Бабка была плоха уже давно, еще до моего отъезда на службу, и, в принципе, этот финал ожидался, но…
Но она меня вырастила. И худо-бедно воспитывала, как умела. Сказки рассказывала на татарском про сильных батыров и нежных красавиц, злобных дэвов и волшебных коней…
И любила. Единственная на всем свете любила не потому что, а просто так…
Короче говоря, я держался, пока хоронили, пока поминали, а потом пришел в пустой дом, глянул на бабкину постель, накрытую пестрым покрывалом, которое она сама шила из лоскутков ткани…
И стало плохо. Я сразу и не понял, что такое, просто сердце начало болеть, да так сильно, что стоять тяжело было.
Прошел пару метров до стола, уселся за него, достал бутылку, скрутил с хрустом крышку и жадно присосался, жмурясь от льющихся из глаз слез.
Отставил бутылку, когда дыхание стало сбоить, еще раз оглянулся, смаргивая влагу, и подумал, уже пьянея, что хорошо, что никого сейчас нет рядом. Не хотел, чтоб меня таким видели…
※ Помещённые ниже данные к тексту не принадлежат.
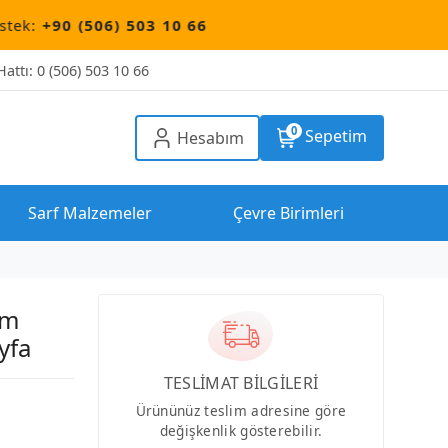
506) 503 10 66
attı: 0 (506) 503 10 66
0
Sepetim
Hesabım
Sarf Malzemeler
Çevre Birimleri
um
yfa
TESLİMAT BİLGİLERİ
Ürününüz teslim adresine göre
değişkenlik gösterebilir.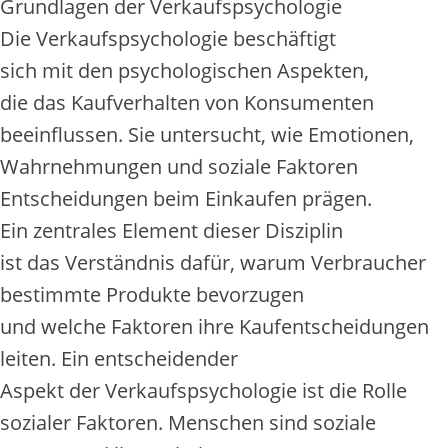
Grundlagen d‬er Verkaufspsychologie
D‬ie Verkaufspsychologie beschäftigt
s‬ich m‬it d‬en psychologischen Aspekten,
d‬ie d‬as Kaufverhalten v‬on Konsumenten
beeinflussen. S‬ie untersucht, w‬ie Emotionen,
Wahrnehmungen u‬nd soziale Faktoren
Entscheidungen b‬eim Einkaufen prägen.
E‬in zentrales Element d‬ieser Disziplin
i‬st d‬as Verständnis dafür, w‬arum Verbraucher
b‬estimmte Produkte bevorzugen
u‬nd w‬elche Faktoren i‬hre Kaufentscheidungen
leiten. E‬in entscheidender
A‬spekt d‬er Verkaufspsychologie i‬st d‬ie Rolle
sozialer Faktoren. M‬enschen s‬ind soziale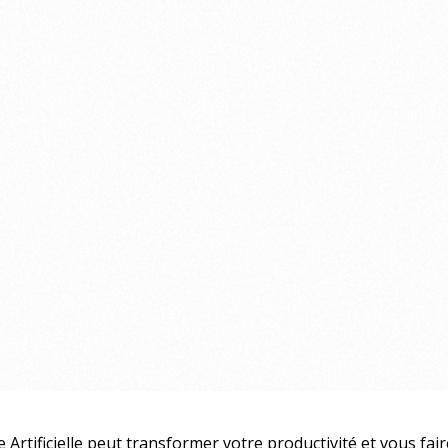
 Artificielle peut transformer votre productivité et vous fa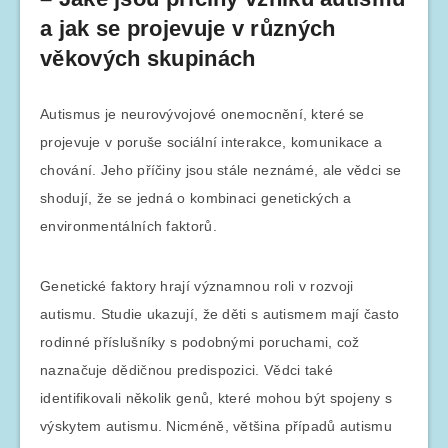
a jak se projevuje v různých
věkových skupinách
Autismus je neurovývojové onemocnění, které se
projevuje v poruše sociální interakce, komunikace a
chování. Jeho příčiny jsou stále neznámé, ale vědci se
shodují, že se jedná o kombinaci genetických a
environmentálních faktorů.
Genetické faktory hrají významnou roli v rozvoji
autismu. Studie ukazují, že děti s autismem mají často
rodinné příslušníky s podobnými poruchami, což
naznačuje dědičnou predispozici. Vědci také
identifikovali několik genů, které mohou být spojeny s
výskytem autismu. Nicméně, většina případů autismu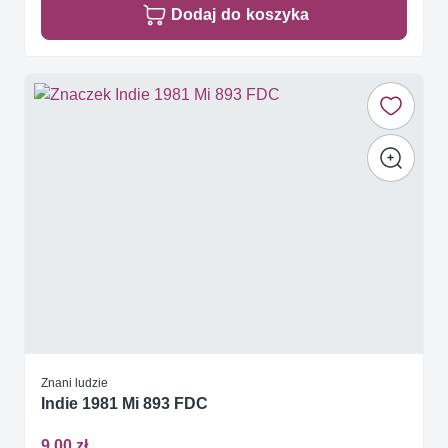
Dodaj do koszyka
Znani ludzie
Indie 1981 Mi 893 FDC
9,00 zł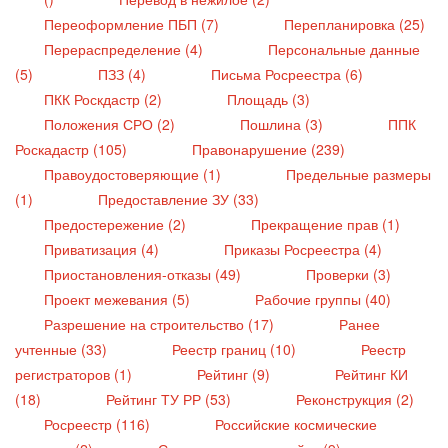
Переоформление ПБП (7)
Перепланировка (25)
Перераспределение (4)
Персональные данные
(5)
ПЗЗ (4)
Письма Росреестра (6)
ПКК Роскдастр (2)
Площадь (3)
Положения СРО (2)
Пошлина (3)
ППК
Роскадастр (105)
Правонарушение (239)
Правоудостоверяющие (1)
Предельные размеры
(1)
Предоставление ЗУ (33)
Предостережение (2)
Прекращение прав (1)
Приватизация (4)
Приказы Росреестра (4)
Приостановления-отказы (49)
Проверки (3)
Проект межевания (5)
Рабочие группы (40)
Разрешение на строительство (17)
Ранее
учтенные (33)
Реестр границ (10)
Реестр
регистраторов (1)
Рейтинг (9)
Рейтинг КИ
(18)
Рейтинг ТУ РР (53)
Реконструкция (2)
Росреестр (116)
Российские космические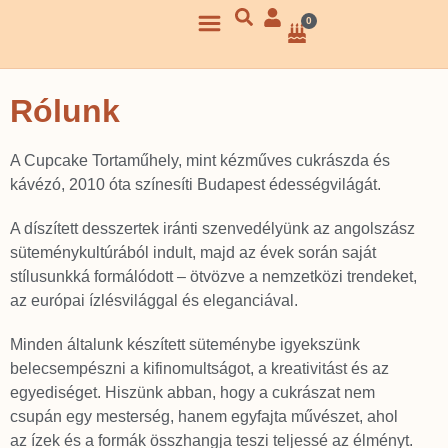
0
Rólunk
A Cupcake Tortaműhely, mint kézműves cukrászda és
kávézó, 2010 óta színesíti Budapest édességvilágát.
A díszített desszertek iránti szenvedélyünk az angolszász
süteménykultúrából indult, majd az évek során saját
stílusunkká formálódott – ötvözve a nemzetközi trendeket,
az európai ízlésvilággal és eleganciával.
Minden általunk készített süteménybe igyekszünk
belecsempészni a kifinomultságot, a kreativitást és az
egyediséget. Hiszünk abban, hogy a cukrászat nem
csupán egy mesterség, hanem egyfajta művészet, ahol
az ízek és a formák összhangja teszi teljessé az élményt.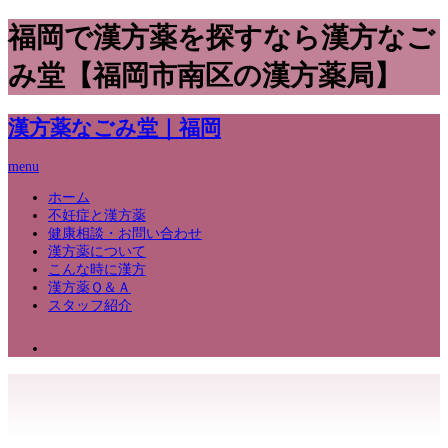
福岡で漢方薬を探すなら漢方なご
み堂【福岡市南区の漢方薬局】
漢方薬なごみ堂｜福岡
menu
ホーム
不妊症と漢方薬
健康相談・お問い合わせ
漢方薬について
こんな時に漢方
漢方薬Ｑ＆Ａ
スタッフ紹介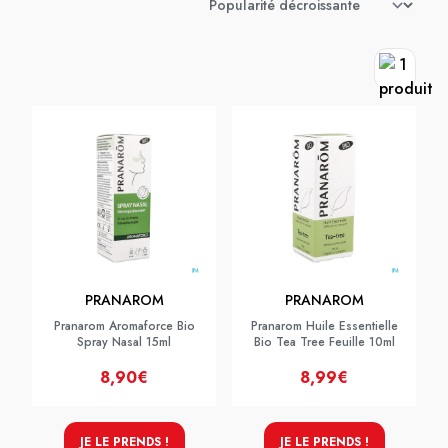
PRANAROM
PRANAROM
Pranarom Aromaforce Bio
Pranarom Huile Essentielle
Spray Nasal 15ml
Bio Tea Tree Feuille 10ml
8,90€
8,99€
JE LE PRENDS !
JE LE PRENDS !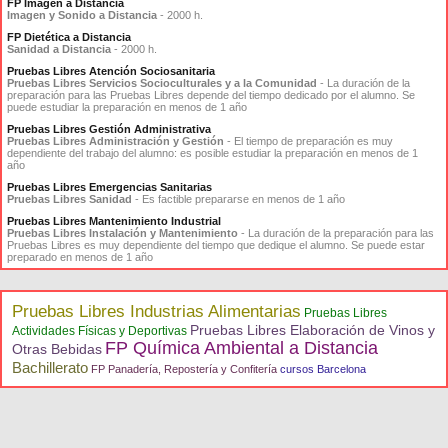
FP Imagen a Distancia
Imagen y Sonido a Distancia
- 2000 h.
FP Dietética a Distancia
Sanidad a Distancia
- 2000 h.
Pruebas Libres Atención Sociosanitaria
Pruebas Libres Servicios Socioculturales y a la Comunidad
- La duración de la
preparación para las Pruebas Libres depende del tiempo dedicado por el alumno. Se
puede estudiar la preparación en menos de 1 año
Pruebas Libres Gestión Administrativa
Pruebas Libres Administración y Gestión
- El tiempo de preparación es muy
dependiente del trabajo del alumno: es posible estudiar la preparación en menos de 1
año
Pruebas Libres Emergencias Sanitarias
Pruebas Libres Sanidad
- Es factible prepararse en menos de 1 año
Pruebas Libres Mantenimiento Industrial
Pruebas Libres Instalación y Mantenimiento
- La duración de la preparación para las
Pruebas Libres es muy dependiente del tiempo que dedique el alumno. Se puede estar
preparado en menos de 1 año
Pruebas Libres Industrias Alimentarias
Pruebas Libres
Pruebas Libres Elaboración de Vinos y
Actividades Físicas y Deportivas
FP Química Ambiental a Distancia
Otras Bebidas
Bachillerato
FP Panadería, Repostería y Confitería
cursos Barcelona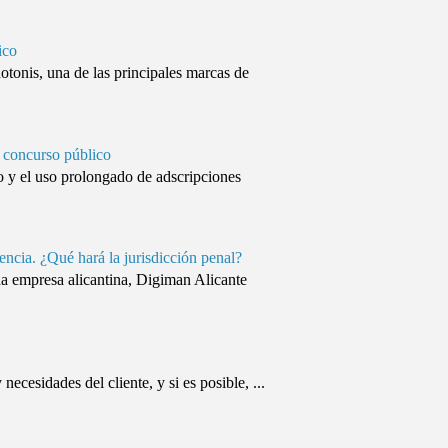
ico
onis, una de las principales marcas de
 concurso público
 y el uso prolongado de adscripciones
tencia. ¿Qué hará la jurisdicción penal?
na empresa alicantina, Digiman Alicante
ecesidades del cliente, y si es posible, ...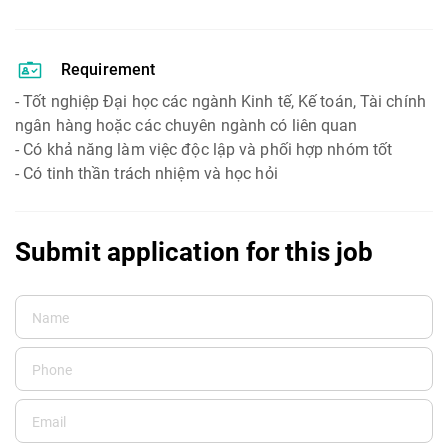
Requirement
- Tốt nghiệp Đại học các ngành Kinh tế, Kế toán, Tài chính
ngân hàng hoặc các chuyên ngành có liên quan
- Có khả năng làm việc độc lập và phối hợp nhóm tốt
- Có tinh thần trách nhiệm và học hỏi
Submit application for this job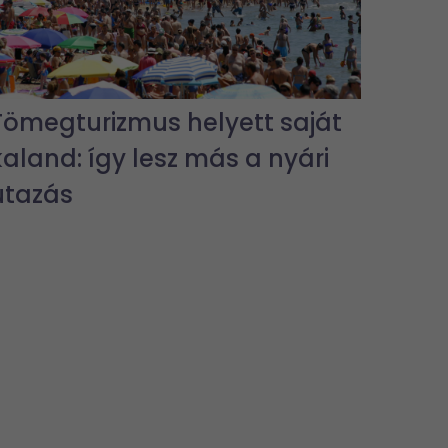
Tömegturizmus helyett saját
kaland: így lesz más a nyári
utazás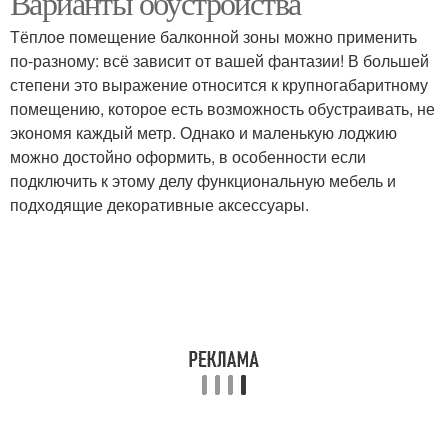
Варианты обустройства
Тёплое помещение балконной зоны можно применить
по-разному: всё зависит от вашей фантазии! В большей
степени это выражение относится к крупногабаритному
помещению, которое есть возможность обустраивать, не
экономя каждый метр. Однако и маленькую лоджию
можно достойно оформить, в особенности если
подключить к этому делу функциональную мебель и
подходящие декоративные аксессуары.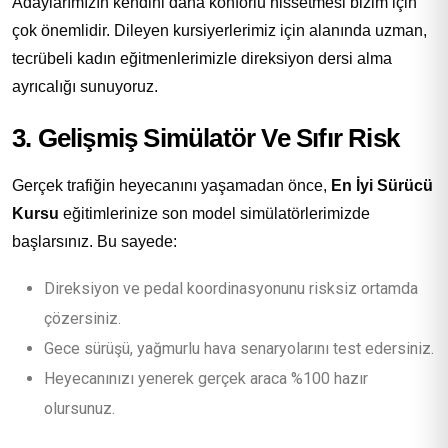
Adaylarımızın kendini daha konforlu hissetmesi bizim için
çok önemlidir. Dileyen kursiyerlerimiz için alanında uzman,
tecrübeli kadın eğitmenlerimizle direksiyon dersi alma
ayrıcalığı sunuyoruz.
3. Gelişmiş Simülatör Ve Sıfır Risk
Gerçek trafiğin heyecanını yaşamadan önce,
En İyi Sürücü
Kursu
eğitimlerinize son model simülatörlerimizde
başlarsınız. Bu sayede:
Direksiyon ve pedal koordinasyonunu risksiz ortamda
çözersiniz.
Gece sürüşü, yağmurlu hava senaryolarını test edersiniz.
Heyecanınızı yenerek gerçek araca %100 hazır
olursunuz.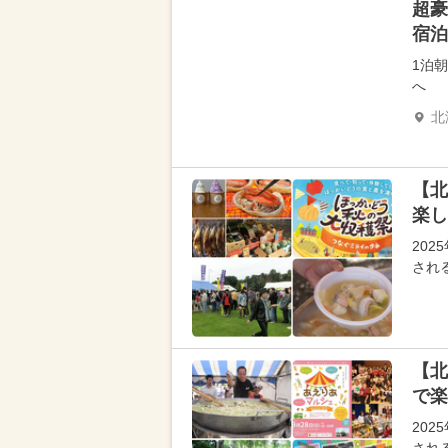
超豪
宿泊
1泊
へ
北
【北
楽し
20
され
【北
で楽
20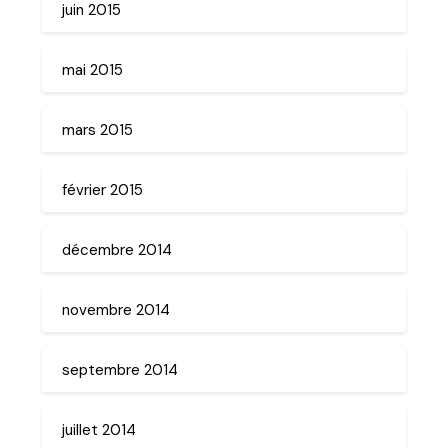
juin 2015
mai 2015
mars 2015
février 2015
décembre 2014
novembre 2014
septembre 2014
juillet 2014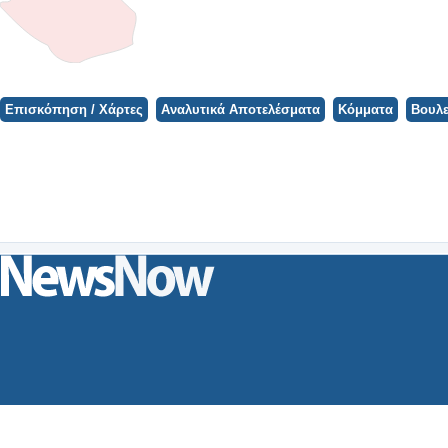
Φορτώνει ο Χάρτης...
Επισκόπηση / Χάρτες
Αναλυτικά Αποτελέσματα
Κόμματα
Βουλε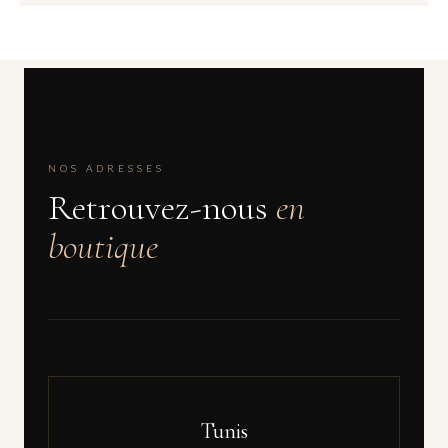
NOS ADRESSES
Retrouvez-nous
en
boutique
Tunis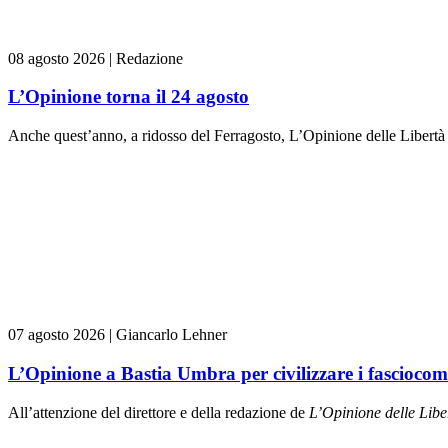
08 agosto 2026
|
Redazione
L’Opinione torna il 24 agosto
Anche quest’anno, a ridosso del Ferragosto, L’Opinione delle Libertà
07 agosto 2026
|
Giancarlo Lehner
L’Opinione a Bastia Umbra per civilizzare i fasciocom
All’attenzione del direttore e della redazione de
L’Opinione delle L
ibe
На похоронах Ветка, на плечи которой легла львиная доля организации, держалась вроде рядом, но не совсем. И мне казалось, а особенно теперь, когда пьяный был, что она сделала свой выбор. И не в мою пользу.
И со мною не пошла в дом сейчас, с Ваньком в кафе осталась…
От этого понимания в голове еще хуже делалось, накатывала, кроме тоски внезапной из-за того, что один остался, теперь-то уж окончательно один, еще и злоба дикая.
Почему он?
Почему не я?
Ведь я же ее… С первого взгляда… Как дурак… А она…
Мне хотелось куда-то пойти, кому-то что-то доказать, сильно хотелось, и даже получилось подняться из-за стола… Но больше ничего не получилось.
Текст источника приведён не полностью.